An AI could potentially do the same (if that is really what we humans do), but so far, we certainly lack the ability to program such a general AI. The reason is, in part, because we have difficulty creating causal AI models even for specialized problems. In that sense, humans are much more sophisticated right now.
It is important to note that such a hypothetical AI would create a theory, based on all sorts of data, analogies, prior research and so forth, just like economists do.
It does not really matter if a scientist, or an AI, does the theorizing. The distinction is between causal and non-causal analysis.
The value of formal theory is to lay down assumptions and tautological statements that leave no doubt about what the theory is.
If we see that the theory is wrong, because we disagree on the assumptions, this is actually very good and speaks for the theory. Lot's of social sciences is plagued by "general theories" that can never really shown to be false ex ante. And given that theories can never be empirically "proven", only validated in the statistical sense, this leads to a many parallel theories of doubtful value.
Take a gander into sociology if you want to see this in action.
Secondly, and this is very important, is that we learn from models.

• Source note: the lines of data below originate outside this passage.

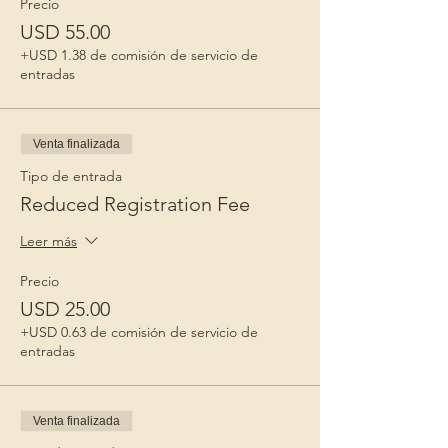
Precio
USD 55.00
+USD 1.38 de comisión de servicio de
entradas
Venta finalizada
Tipo de entrada
Reduced Registration Fee
Leer más
Precio
USD 25.00
+USD 0.63 de comisión de servicio de
entradas
Venta finalizada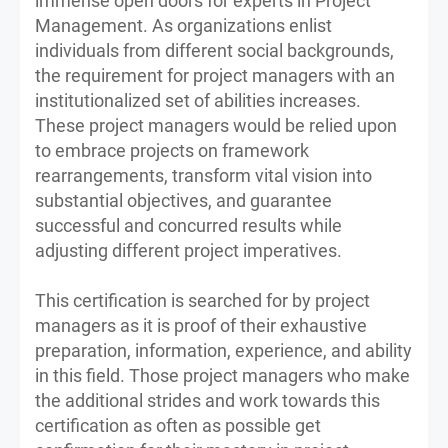
immense open doors for experts in Project
Management. As organizations enlist
individuals from different social backgrounds,
the requirement for project managers with an
institutionalized set of abilities increases.
These project managers would be relied upon
to embrace projects on framework
rearrangements, transform vital vision into
substantial objectives, and guarantee
successful and concurred results while
adjusting different project imperatives.
This certification is searched for by project
managers as it is proof of their exhaustive
preparation, information, experience, and ability
in this field. Those project managers who make
the additional strides and work towards this
certification as often as possible get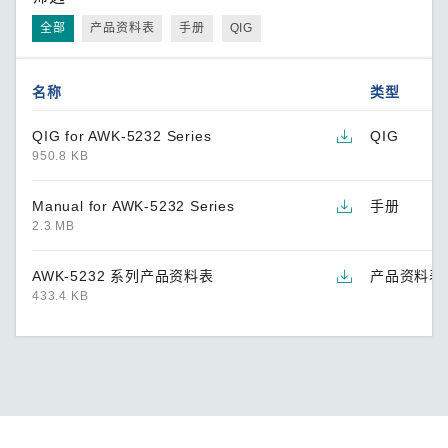
全部
产品资料表
手册
QIG
名称
类型
QIG for AWK-5232 Series
QIG
950.8 KB
Manual for AWK-5232 Series
手册
2.3 MB
AWK-5232 系列产品资料表
产品资料表
433.4 KB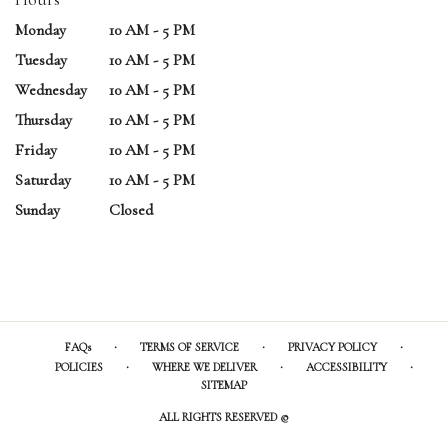
Monday
10 AM - 5 PM
Tuesday
10 AM - 5 PM
Wednesday
10 AM - 5 PM
Thursday
10 AM - 5 PM
Friday
10 AM - 5 PM
Saturday
10 AM - 5 PM
Sunday
Closed
·
·
·
FAQs
TERMS OF SERVICE
PRIVACY POLICY
·
·
·
POLICIES
WHERE WE DELIVER
ACCESSIBILITY
SITEMAP
ALL RIGHTS RESERVED ©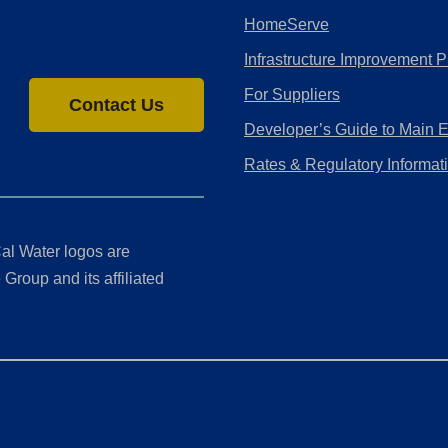
HomeServe
Infrastructure Improvement P
For Suppliers
Contact Us
Developer’s Guide to Main 
Rates & Regulatory Informat
al Water logos are
Group and its affiliated
ment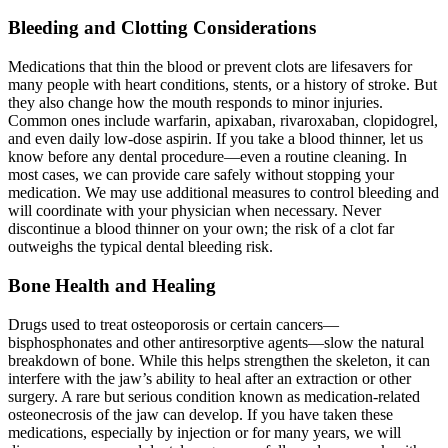
Bleeding and Clotting Considerations
Medications that thin the blood or prevent clots are lifesavers for
many people with heart conditions, stents, or a history of stroke. But
they also change how the mouth responds to minor injuries.
Common ones include warfarin, apixaban, rivaroxaban, clopidogrel,
and even daily low-dose aspirin. If you take a blood thinner, let us
know before any dental procedure—even a routine cleaning. In
most cases, we can provide care safely without stopping your
medication. We may use additional measures to control bleeding and
will coordinate with your physician when necessary. Never
discontinue a blood thinner on your own; the risk of a clot far
outweighs the typical dental bleeding risk.
Bone Health and Healing
Drugs used to treat osteoporosis or certain cancers—
bisphosphonates and other antiresorptive agents—slow the natural
breakdown of bone. While this helps strengthen the skeleton, it can
interfere with the jaw’s ability to heal after an extraction or other
surgery. A rare but serious condition known as medication-related
osteonecrosis of the jaw can develop. If you have taken these
medications, especially by injection or for many years, we will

This is not often recognized. What we learn from writing down models is how mechanics or modules interact. These interactions, highly logical, are USUALLY much less doubtful than the prior assumptions.
For example, if price and revenues are equilibrium phenomena, we LEARN from the model that we CAN NOT estimate them with a standard regression model!
This is exactly what lead to causal analysis in this case, because earlier we would literally regress price on quantity or production on price etc. and be happy about it. But the results were often even in the entirely wrong direction!
Instead, looking at the theory, we understood the mechanical intricacies of the process we supposedly modeled, and saw that we estimated something completely different than what we interpreted.
Causal analysis, among other things, tackles this issue by asking "what it is really that we estimate here?".